Problem requirements
In the entries that follow, say how many lines contain the string "cannot". Give no other words.

Saved entries
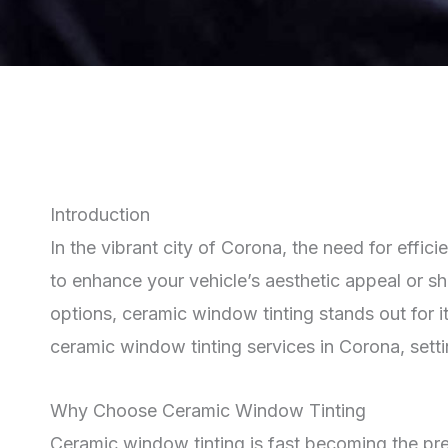
Introduction
In the vibrant city of Corona, the need for effic
to enhance your vehicle’s aesthetic appeal or sh
options, ceramic window tinting stands out for i
ceramic window tinting services in Corona, sett
Why Choose Ceramic Window Tinting
Ceramic window tinting is fast becoming the pre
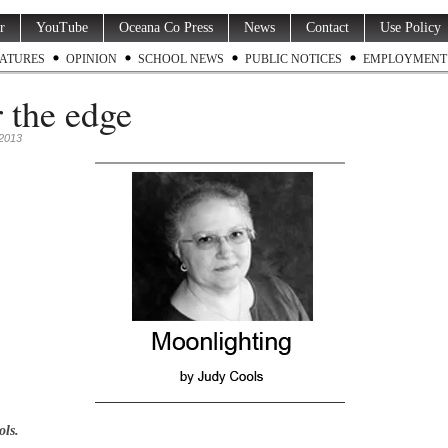
r
YouTube
Oceana Co Press
News
Contact
Use Policy
ATURES
OPINION
SCHOOL NEWS
PUBLIC NOTICES
EMPLOYMENT
 the edge
 2013
ols.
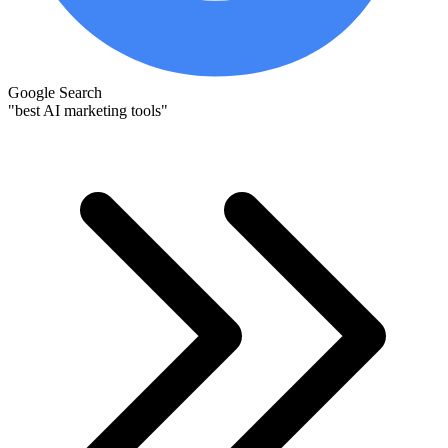
Google Search
"best AI marketing tools"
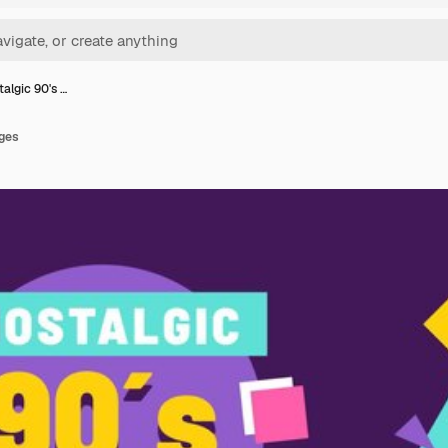
talgic 90's …
dges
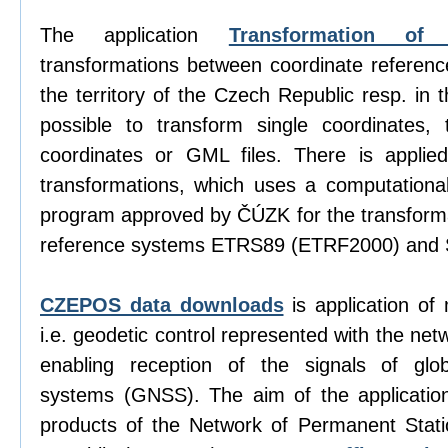
The application
Transformation of 
transformations between coordinate referen
the territory of the Czech Republic resp. in 
possible to transform single coordinates, t
coordinates or GML files. There is appli
transformations, which uses a computation
program approved by ČÚZK for the transform
reference systems ETRS89 (ETRF2000) and 
CZEPOS data downloads
is application of
i.e. geodetic control represented with the net
enabling reception of the signals of globa
systems (GNSS). The aim of the application
products of the Network of Permanent Sta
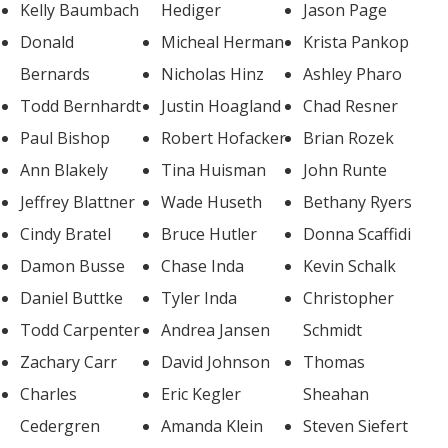
Kelly Baumbach
Hediger
Jason Page
Donald
Micheal Herman
Krista Pankop
Bernards
Nicholas Hinz
Ashley Pharo
Todd Bernhardt
Justin Hoagland
Chad Resner
Paul Bishop
Robert Hofacker
Brian Rozek
Ann Blakely
Tina Huisman
John Runte
Jeffrey Blattner
Wade Huseth
Bethany Ryers
Cindy Bratel
Bruce Hutler
Donna Scaffidi
Damon Busse
Chase Inda
Kevin Schalk
Daniel Buttke
Tyler Inda
Christopher
Todd Carpenter
Andrea Jansen
Schmidt
Zachary Carr
David Johnson
Thomas
Charles
Eric Kegler
Sheahan
Cedergren
Amanda Klein
Steven Siefert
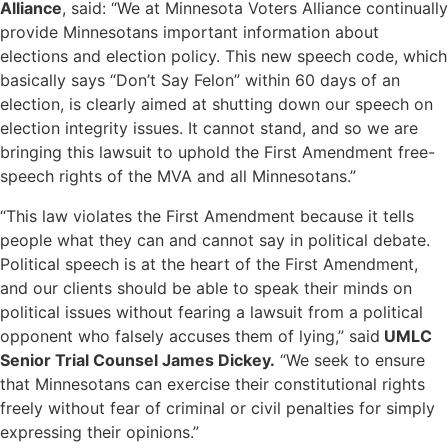
Alliance
, said: “We at Minnesota Voters Alliance continually
provide Minnesotans important information about
elections and election policy. This new speech code, which
basically says “Don’t Say Felon” within 60 days of an
election, is clearly aimed at shutting down our speech on
election integrity issues. It cannot stand, and so we are
bringing this lawsuit to uphold the First Amendment free-
speech rights of the MVA and all Minnesotans.”
“This law violates the First Amendment because it tells
people what they can and cannot say in political debate.
Political speech is at the heart of the First Amendment,
and our clients should be able to speak their minds on
political issues without fearing a lawsuit from a political
opponent who falsely accuses them of lying,” said
UMLC
Senior Trial Counsel James Dickey.
“We seek to ensure
that Minnesotans can exercise their constitutional rights
freely without fear of criminal or civil penalties for simply
expressing their opinions.”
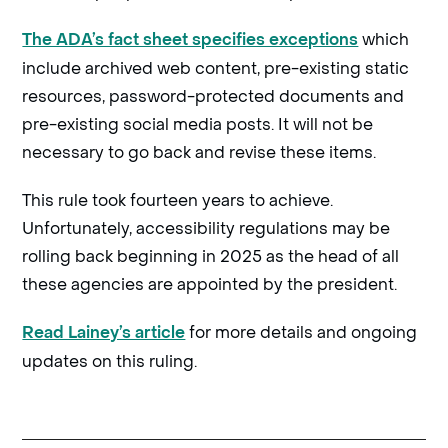
which
The ADA’s fact sheet specifies exceptions
include archived web content, pre-existing static
resources, password-protected documents and
pre-existing social media posts. It will not be
necessary to go back and revise these items.
This rule took fourteen years to achieve.
Unfortunately, accessibility regulations may be
rolling back beginning in 2025 as the head of all
these agencies are appointed by the president.
for more details and ongoing
Read Lainey’s article
updates on this ruling.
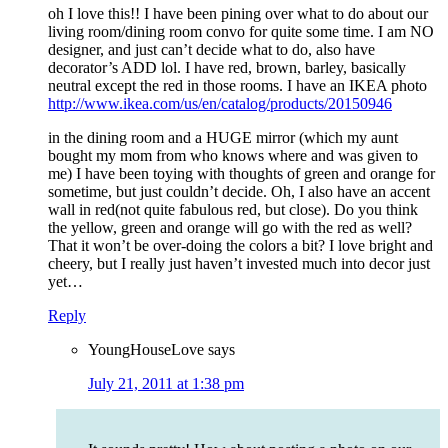
oh I love this!! I have been pining over what to do about our
living room/dining room convo for quite some time. I am NO
designer, and just can’t decide what to do, also have
decorator’s ADD lol. I have red, brown, barley, basically
neutral except the red in those rooms. I have an IKEA photo
http://www.ikea.com/us/en/catalog/products/20150946
in the dining room and a HUGE mirror (which my aunt
bought my mom from who knows where and was given to
me) I have been toying with thoughts of green and orange for
sometime, but just couldn’t decide. Oh, I also have an accent
wall in red(not quite fabulous red, but close). Do you think
the yellow, green and orange will go with the red as well?
That it won’t be over-doing the colors a bit? I love bright and
cheery, but I really just haven’t invested much into decor just
yet…
Reply
YoungHouseLove
says
July 21, 2011 at 1:38 pm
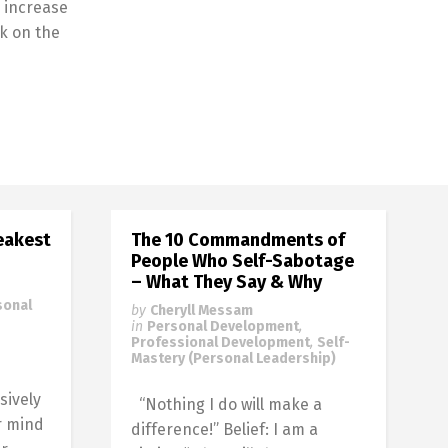
 increase
k on the
eakest
The 10 Commandments of
People Who Self-Sabotage
– What They Say & Why
sonal
by
Cheryll Messam
in
Personal Development
,
Professional Development
,
Self-
Mastery (Personal Leadership)
sively
“Nothing I do will make a
r mind
difference!” Belief: I am a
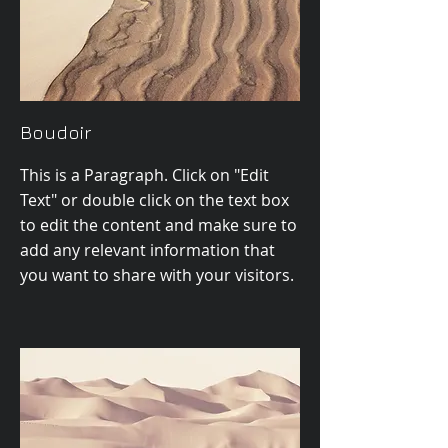
Boudoir
This is a Paragraph. Click on "Edit
Text" or double click on the text box
to edit the content and make sure to
add any relevant information that
you want to share with your visitors.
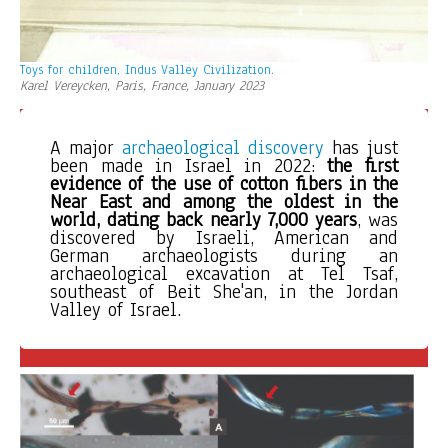
Toys for children, Indus Valley Civilization.
Karel Vereycken, Paris, France, January 2023
A major 
archaeological discovery
 has just 
been made in Israel in 2022: 
the first 
evidence of the use of cotton fibers
in the 
Near East and among the oldest in the 
world, dating back nearly 7,000 years
, was 
discovered by Israeli, American and 
German archaeologists during an 
archaeological excavation at Tel Tsaf, 
southeast of Beit She'an, in the Jordan 
Valley of Israel. 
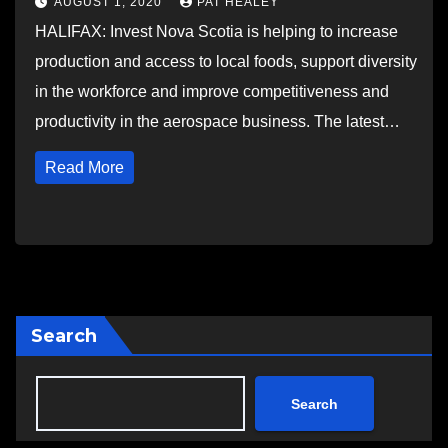
AUGUST 1, 2020
PAT HEALEY
HALIFAX: Invest Nova Scotia is helping to increase
production and access to local foods, support diversity
in the workforce and improve competitiveness and
productivity in the aerospace business. The latest…
Read More
Search
Search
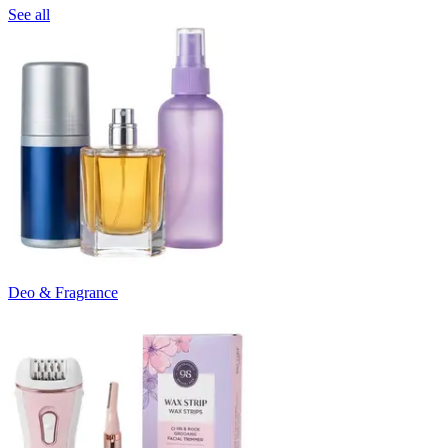
See all
Deo & Fragrance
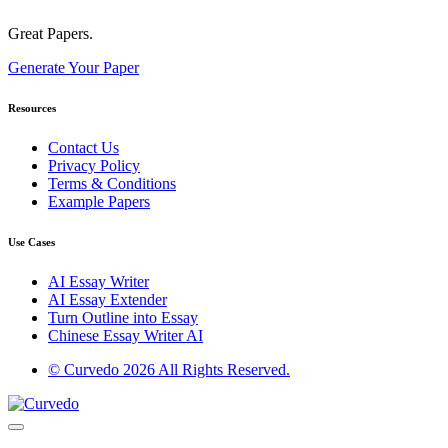
Great Papers.
Generate Your Paper
Resources
Contact Us
Privacy Policy
Terms & Conditions
Example Papers
Use Cases
AI Essay Writer
AI Essay Extender
Turn Outline into Essay
Chinese Essay Writer AI
© Curvedo 2026 All Rights Reserved.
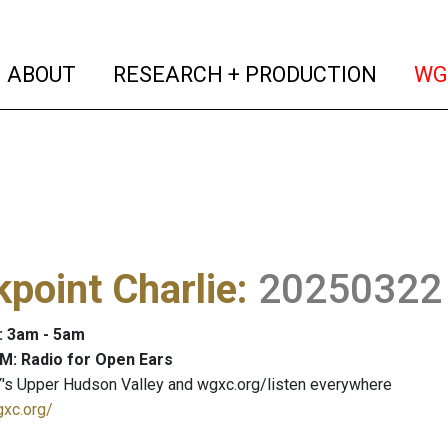
(current)
(curren
ABOUT
RESEARCH + PRODUCTION
WG
point Charlie
:
20250322
: 3am - 5am
M: Radio for Open Ears
's Upper Hudson Valley and wgxc.org/listen everywhere
gxc.org/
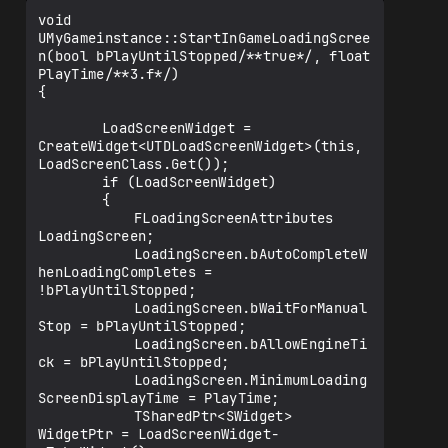
void  
UMyGameinstance::StartInGameLoadingScree
n(bool bPlayUntilStopped/**true*/, float 
PlayTime/**3.f*/)

{

		LoadScreenWidget = 
CreateWidget<UTDLoadScreenWidget>(this, 
LoadScreenClass.Get());

		if (LoadScreenWidget)

		{

			FLoadingScreenAttributes 
LoadingScreen;

			LoadingScreen.bAutoCompleteW
henLoadingCompletes = 
!bPlayUntilStopped;

			LoadingScreen.bWaitForManual
Stop = bPlayUntilStopped;

			LoadingScreen.bAllowEngineTi
ck = bPlayUntilStopped;

			LoadingScreen.MinimumLoading
ScreenDisplayTime = PlayTime;

			TSharedPtr<SWidget> 
WidgetPtr = LoadScreenWidget-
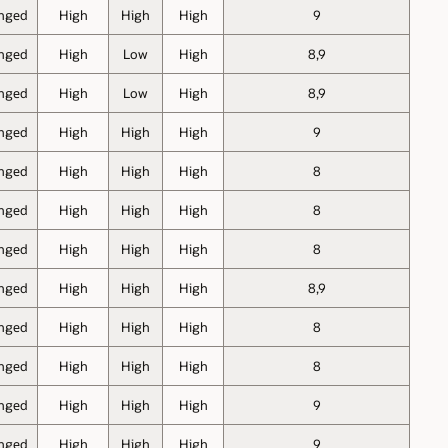
nged
High
High
High
9
nged
High
Low
High
8,9
nged
High
Low
High
8,9
nged
High
High
High
9
nged
High
High
High
8
nged
High
High
High
8
nged
High
High
High
8
nged
High
High
High
8,9
nged
High
High
High
8
nged
High
High
High
8
nged
High
High
High
9
nged
High
High
High
9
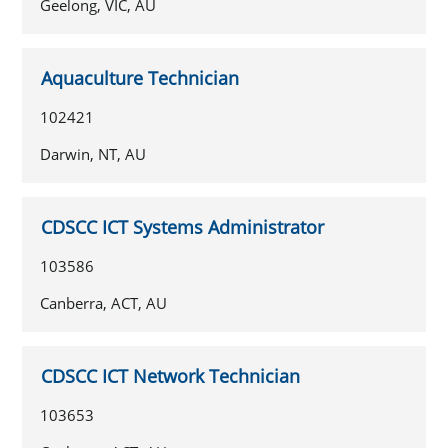
Geelong, VIC, AU
Aquaculture Technician
102421
Darwin, NT, AU
CDSCC ICT Systems Administrator
103586
Canberra, ACT, AU
CDSCC ICT Network Technician
103653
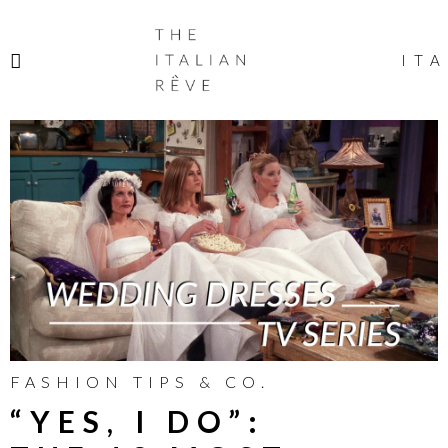
THE
ITALIAN
ITA
RÊVE
FASHION TIPS & CO.
“YES, I DO”:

Task output
2